Shouting “Allahu akbar,” a 29-year-old American citizen with roots in Afghanistan entered a Florida nightclub at 2 a.m. on Sunday morning and committed what is being called “the worst mass shooting in U.S. history.”
Prior to slaughtering at least 50 people and seriously wounding dozens of others, Omar Mateen phoned 9-1-1 and pledged allegiance to ISIS.
Mateen had planned the massacre in advance, purposely targeting a venue known to be frequented by lesbians, gay men, bisexuals and transgenders — the perfect personification of liberal Western values considered abhorrent to radical Muslims, regardless of their specific jihadist affiliation.
The FBI promptly launched an investigation into the now-dead Mateen, who had been working as a security guard at G4S Secure Solutions since 2007. It quickly emerged, however, that Mateen was already on the FBI’s radar for having various ties to Islamic radicalism.
About 10 hours after the massacre, with bodies still inside The Pulse — Orlando’s self-described “premier gay nightclub” — President Barack Obama addressed the nation to condemn the horrific incident, which, surprisingly, he referred to as an act of terror. Not the least bit surprisingly, he refused to utter the word “Islamist.” Instead, he declared the perpetrator a person “filled with hate.”

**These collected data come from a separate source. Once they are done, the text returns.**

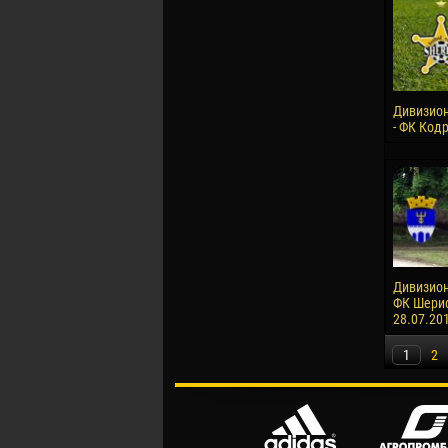
Дивизион
- ФК Кодр
Дивизион 
ФК Шериф-
28.07.20
1
2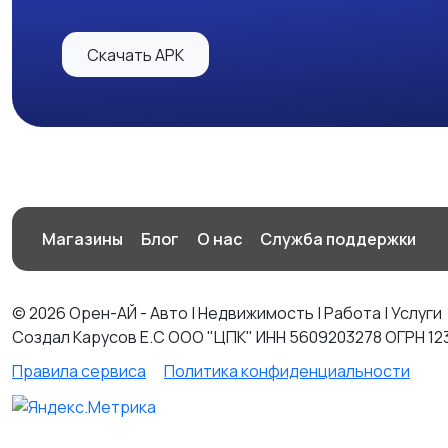
Скачать APK
Магазины
Блог
О нас
Служба поддержки
© 2026 Орен-АЙ - Авто | Недвижимость | Работа | Услуги
Создал Карусов Е.С ООО "ЦПК" ИНН 5609203278 ОГРН 12
Правила сервиса
Политика конфиденциальности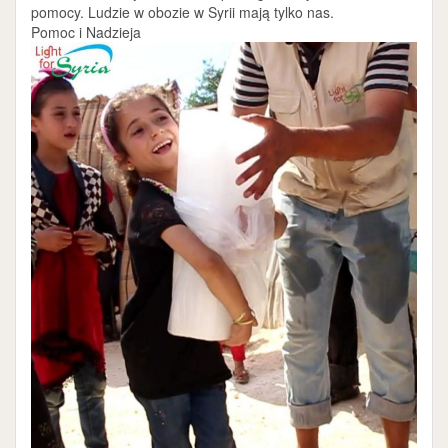
pomocy. Ludzie w obozie w Syrii mają tylko nas.
Pomoc i Nadzieja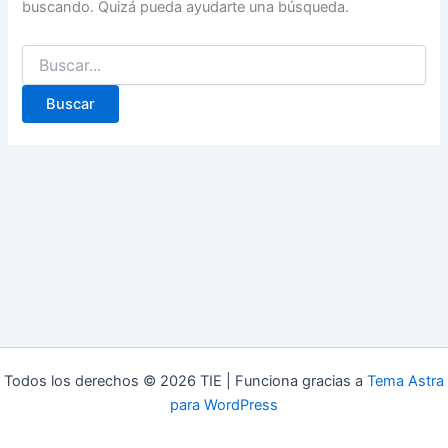
buscando. Quizá pueda ayudarte una búsqueda.
Todos los derechos © 2026 TIE | Funciona gracias a
Tema Astra
para WordPress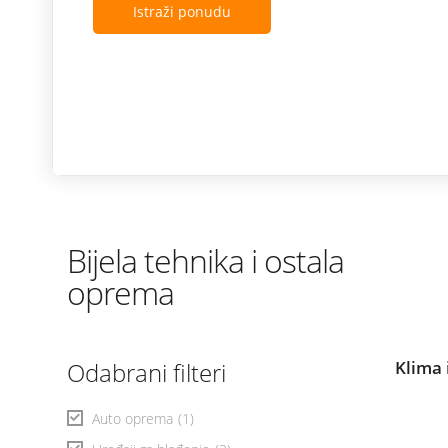
Istraži ponudu
Bijela tehnika i ostala
oprema
Odabrani filteri
Klima 
Auto oprema
(1)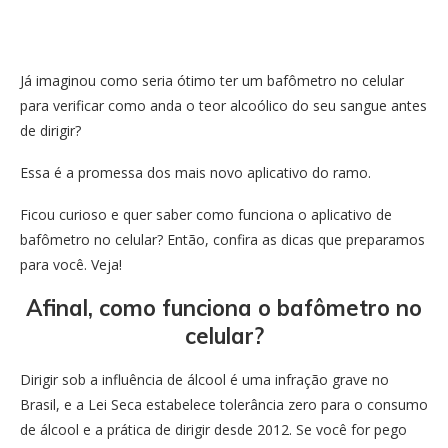
Já imaginou como seria ótimo ter um bafômetro no celular
para verificar como anda o teor alcoólico do seu sangue antes
de dirigir?
Essa é a promessa dos mais novo aplicativo do ramo.
Ficou curioso e quer saber como funciona o aplicativo de
bafômetro no celular? Então, confira as dicas que preparamos
para você. Veja!
Afinal, como funciona o bafômetro no
celular?
Dirigir sob a influência de álcool é uma infração grave no
Brasil, e a Lei Seca estabelece tolerância zero para o consumo
de álcool e a prática de dirigir desde 2012. Se você for pego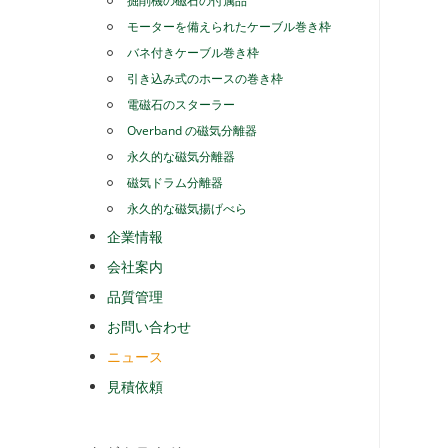
掘削機の磁石の付属品
モーターを備えられたケーブル巻き枠
バネ付きケーブル巻き枠
引き込み式のホースの巻き枠
電磁石のスターラー
Overband の磁気分離器
永久的な磁気分離器
磁気ドラム分離器
永久的な磁気揚げべら
企業情報
会社案内
品質管理
お問い合わせ
ニュース
見積依頼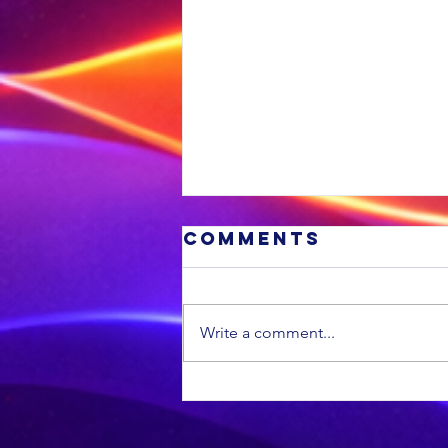
Comments
Write a comment...
'n VS
munisipaliteit
is die swakste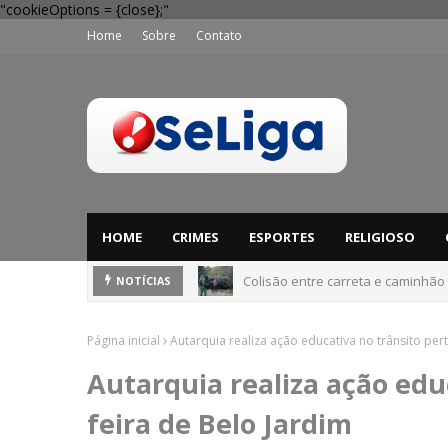
"cookieOptions = {close};"
Home
Sobre
Contato
HOME
CRIMES
ESPORTES
RELIGIOSO
Colisão entre carreta e caminhão
NOTÍCIAS
Dia dos Pais: Procon Caruaru dá 
Página inicial
Autarquia realiza ação educativa no trânsito per
Autarquia realiza ação edu
feira de Belo Jardim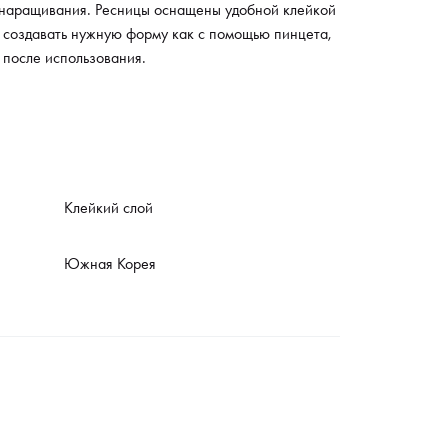
се наращивания. Ресницы оснащены удобной клейкой
о создавать нужную форму как с помощью пинцета,
 после использования.
Клейкий слой
Южная Корея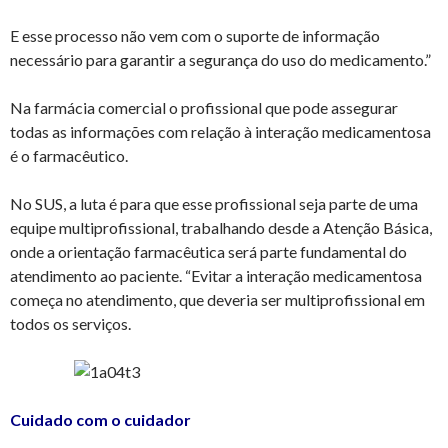
E esse processo não vem com o suporte de informação
necessário para garantir a segurança do uso do medicamento.”
Na farmácia comercial o profissional que pode assegurar
todas as informações com relação à interação medicamentosa
é o farmacêutico.
No SUS, a luta é para que esse profissional seja parte de uma
equipe multiprofissional, trabalhando desde a Atenção Básica,
onde a orientação farmacêutica será parte fundamental do
atendimento ao paciente. “Evitar a interação medicamentosa
começa no atendimento, que deveria ser multiprofissional em
todos os serviços.
Cuidado com o cuidador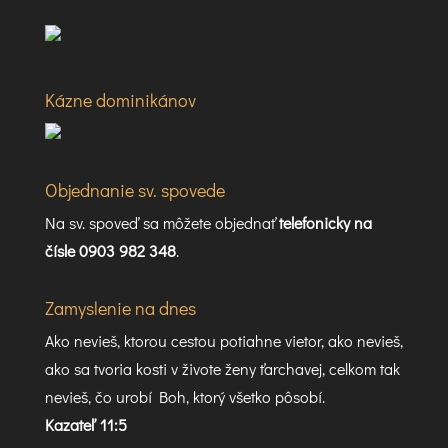
Kázne dominikánov
Objednanie sv. spovede
Na sv. spoveď sa môžete objednať
telefonicky na
čísle 0903 982 348
.
Zamyslenie na dnes
Ako nevieš, ktorou cestou potiahne vietor, ako nevieš,
ako sa tvoria kosti v živote ženy ťarchavej, celkom tak
nevieš, čo urobí Boh, ktorý všetko pôsobí.
Kazateľ 11:5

On a Fox News panel in the aftermath of the bloodbath, counterterrorism expert Sebastian Gorka stressed the need for the White House and the world to acknowledge the clear connection between this attack and all the others with the same ideology. Linking the Fort Hood, Boston, San Bernardino, Paris and Brussels massacres, Gorka — author, most recently, of “Defeating Jihad: The Winnable War” — was the only one who mentioned Israel. The point he was making, and has been trying to hit home in his writings and lectures, is that the Islamist assault on the West is not a series of individual lone-wolf attacks, but rather a global movement, whose “propaganda by deed” is terrorism. And, he said, these recent acts, unlike the 9/11 attacks, are relatively small in scope and cheap to carry out, but nevertheless terrorize and paralyze whole cities. In other words, they get a lot of bang for their buck, both literally and figuratively.